#### Work to complete
Where the string "IDEAL" appears in a line of the data, show that line.

[Excerpted data — start]

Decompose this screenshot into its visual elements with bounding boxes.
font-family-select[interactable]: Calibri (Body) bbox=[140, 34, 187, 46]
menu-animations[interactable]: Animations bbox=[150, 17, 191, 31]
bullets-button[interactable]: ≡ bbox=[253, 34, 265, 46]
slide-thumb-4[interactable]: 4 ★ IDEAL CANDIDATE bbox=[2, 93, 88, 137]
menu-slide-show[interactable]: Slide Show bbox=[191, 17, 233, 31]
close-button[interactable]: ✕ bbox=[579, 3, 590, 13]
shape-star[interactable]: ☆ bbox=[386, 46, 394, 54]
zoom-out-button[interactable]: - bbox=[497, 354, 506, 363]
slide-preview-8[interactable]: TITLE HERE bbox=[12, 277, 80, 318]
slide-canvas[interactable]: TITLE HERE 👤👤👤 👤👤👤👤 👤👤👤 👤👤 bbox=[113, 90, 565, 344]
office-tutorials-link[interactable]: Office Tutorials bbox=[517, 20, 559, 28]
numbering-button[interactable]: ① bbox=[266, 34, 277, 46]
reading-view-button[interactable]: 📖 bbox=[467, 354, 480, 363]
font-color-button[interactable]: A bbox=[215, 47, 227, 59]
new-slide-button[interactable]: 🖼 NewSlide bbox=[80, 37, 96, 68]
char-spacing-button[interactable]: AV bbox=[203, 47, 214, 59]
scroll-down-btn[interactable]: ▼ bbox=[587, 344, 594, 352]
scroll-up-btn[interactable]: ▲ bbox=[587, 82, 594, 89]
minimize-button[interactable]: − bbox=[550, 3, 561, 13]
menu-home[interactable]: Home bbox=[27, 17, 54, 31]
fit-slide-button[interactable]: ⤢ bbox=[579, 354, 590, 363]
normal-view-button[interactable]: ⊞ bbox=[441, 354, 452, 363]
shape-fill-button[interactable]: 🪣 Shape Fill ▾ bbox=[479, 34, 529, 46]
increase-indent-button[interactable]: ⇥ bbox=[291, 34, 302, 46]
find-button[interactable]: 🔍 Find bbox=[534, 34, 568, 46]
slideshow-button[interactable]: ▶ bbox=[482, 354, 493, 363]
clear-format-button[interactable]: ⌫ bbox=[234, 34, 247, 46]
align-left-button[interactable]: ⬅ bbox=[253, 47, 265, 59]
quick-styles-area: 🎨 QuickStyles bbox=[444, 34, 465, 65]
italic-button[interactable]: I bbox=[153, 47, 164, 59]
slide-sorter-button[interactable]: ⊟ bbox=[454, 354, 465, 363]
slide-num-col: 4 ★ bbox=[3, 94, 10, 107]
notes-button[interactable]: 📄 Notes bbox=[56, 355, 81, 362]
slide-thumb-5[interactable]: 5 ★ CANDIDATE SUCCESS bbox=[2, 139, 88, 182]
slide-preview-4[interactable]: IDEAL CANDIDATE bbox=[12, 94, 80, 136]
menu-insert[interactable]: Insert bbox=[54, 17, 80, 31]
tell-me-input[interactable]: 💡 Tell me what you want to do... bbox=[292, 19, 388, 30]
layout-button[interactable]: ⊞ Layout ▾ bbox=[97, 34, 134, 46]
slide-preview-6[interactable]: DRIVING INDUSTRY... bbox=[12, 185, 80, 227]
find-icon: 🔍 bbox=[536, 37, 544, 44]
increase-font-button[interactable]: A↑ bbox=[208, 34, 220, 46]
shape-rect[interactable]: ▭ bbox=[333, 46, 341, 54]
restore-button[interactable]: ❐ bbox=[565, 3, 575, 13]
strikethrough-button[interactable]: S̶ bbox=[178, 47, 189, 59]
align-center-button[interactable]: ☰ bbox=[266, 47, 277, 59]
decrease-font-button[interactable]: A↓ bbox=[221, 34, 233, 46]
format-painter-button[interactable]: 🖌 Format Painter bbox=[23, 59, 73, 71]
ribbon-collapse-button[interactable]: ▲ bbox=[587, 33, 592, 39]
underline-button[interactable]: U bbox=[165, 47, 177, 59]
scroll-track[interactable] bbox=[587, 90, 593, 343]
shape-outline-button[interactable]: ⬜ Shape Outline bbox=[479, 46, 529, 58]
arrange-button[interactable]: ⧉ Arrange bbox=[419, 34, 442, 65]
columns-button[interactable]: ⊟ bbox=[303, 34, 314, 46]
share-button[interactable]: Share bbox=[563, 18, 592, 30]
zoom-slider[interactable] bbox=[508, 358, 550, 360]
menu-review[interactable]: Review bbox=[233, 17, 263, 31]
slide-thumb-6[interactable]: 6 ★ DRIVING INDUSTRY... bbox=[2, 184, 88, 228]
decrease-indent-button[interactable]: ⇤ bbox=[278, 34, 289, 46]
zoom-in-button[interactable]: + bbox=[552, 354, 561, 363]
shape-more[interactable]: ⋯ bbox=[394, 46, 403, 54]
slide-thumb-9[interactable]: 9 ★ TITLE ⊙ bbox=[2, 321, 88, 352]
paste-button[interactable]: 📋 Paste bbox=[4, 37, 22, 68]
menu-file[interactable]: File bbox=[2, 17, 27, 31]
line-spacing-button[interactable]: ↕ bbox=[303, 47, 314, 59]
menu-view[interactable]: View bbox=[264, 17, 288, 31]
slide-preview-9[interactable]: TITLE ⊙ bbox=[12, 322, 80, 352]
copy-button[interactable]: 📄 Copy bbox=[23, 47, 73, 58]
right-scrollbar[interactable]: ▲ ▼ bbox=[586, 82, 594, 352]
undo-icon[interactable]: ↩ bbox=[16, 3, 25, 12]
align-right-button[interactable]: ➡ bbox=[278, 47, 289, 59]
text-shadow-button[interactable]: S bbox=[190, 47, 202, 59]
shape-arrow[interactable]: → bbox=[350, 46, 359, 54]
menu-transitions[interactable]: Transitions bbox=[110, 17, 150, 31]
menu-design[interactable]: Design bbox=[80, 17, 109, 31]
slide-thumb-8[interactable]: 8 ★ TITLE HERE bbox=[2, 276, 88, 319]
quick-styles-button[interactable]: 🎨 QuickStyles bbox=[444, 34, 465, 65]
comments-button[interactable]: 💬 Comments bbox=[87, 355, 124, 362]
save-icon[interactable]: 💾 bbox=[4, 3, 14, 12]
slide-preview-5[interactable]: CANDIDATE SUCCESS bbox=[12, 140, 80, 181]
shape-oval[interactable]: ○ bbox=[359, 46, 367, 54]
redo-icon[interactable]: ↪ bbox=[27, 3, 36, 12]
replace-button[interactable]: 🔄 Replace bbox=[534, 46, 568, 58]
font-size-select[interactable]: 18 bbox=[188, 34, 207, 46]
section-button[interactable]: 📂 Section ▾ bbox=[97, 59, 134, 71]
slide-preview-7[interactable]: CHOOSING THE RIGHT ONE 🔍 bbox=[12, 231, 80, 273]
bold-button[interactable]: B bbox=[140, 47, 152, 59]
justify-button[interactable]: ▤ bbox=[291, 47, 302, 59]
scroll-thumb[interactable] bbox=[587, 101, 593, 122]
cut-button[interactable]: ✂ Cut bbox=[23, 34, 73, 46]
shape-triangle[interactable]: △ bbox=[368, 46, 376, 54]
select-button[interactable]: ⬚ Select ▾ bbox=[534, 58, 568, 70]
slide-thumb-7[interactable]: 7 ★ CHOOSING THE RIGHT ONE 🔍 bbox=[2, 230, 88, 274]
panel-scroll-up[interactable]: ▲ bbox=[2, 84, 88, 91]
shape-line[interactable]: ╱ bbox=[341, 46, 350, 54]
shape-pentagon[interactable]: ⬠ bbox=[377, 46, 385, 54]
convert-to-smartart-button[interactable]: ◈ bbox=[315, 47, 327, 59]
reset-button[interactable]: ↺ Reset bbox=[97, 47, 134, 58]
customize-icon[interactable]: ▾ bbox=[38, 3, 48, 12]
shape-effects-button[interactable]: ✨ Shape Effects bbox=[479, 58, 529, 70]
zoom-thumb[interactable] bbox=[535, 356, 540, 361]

[Excerpted data — finish]

#### Answer space
slide-thumb-4[interactable]: 4 ★ IDEAL CANDIDATE bbox=[2, 93, 88, 137]
slide-preview-4[interactable]: IDEAL CANDIDATE bbox=[12, 94, 80, 136]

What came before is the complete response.